>>
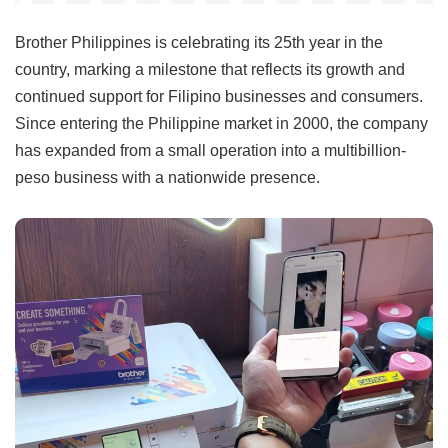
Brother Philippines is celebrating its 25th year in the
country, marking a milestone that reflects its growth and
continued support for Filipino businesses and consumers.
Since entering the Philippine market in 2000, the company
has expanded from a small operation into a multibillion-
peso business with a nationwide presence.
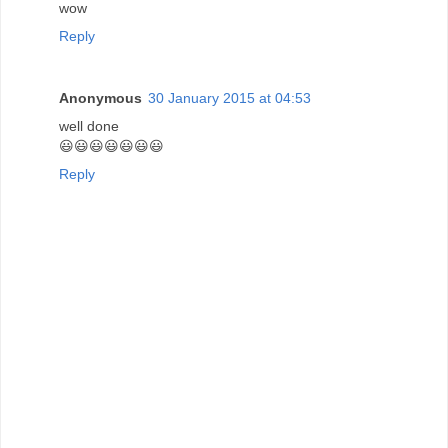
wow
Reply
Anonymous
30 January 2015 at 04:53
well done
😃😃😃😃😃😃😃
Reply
<<
DESCRIPTION OF THE TASK —
Return the entries above exactly, skipping any images.

ANSWER BELOW —
Brother Philippines is celebrating its 25th year in the
country, marking a milestone that reflects its growth and
continued support for Filipino businesses and consumers.
Since entering the Philippine market in 2000, the company
has expanded from a small operation into a multibillion-
peso business with a nationwide presence.
wow
Reply
Anonymous
30 January 2015 at 04:53
well done
😃😃😃😃😃😃😃
Reply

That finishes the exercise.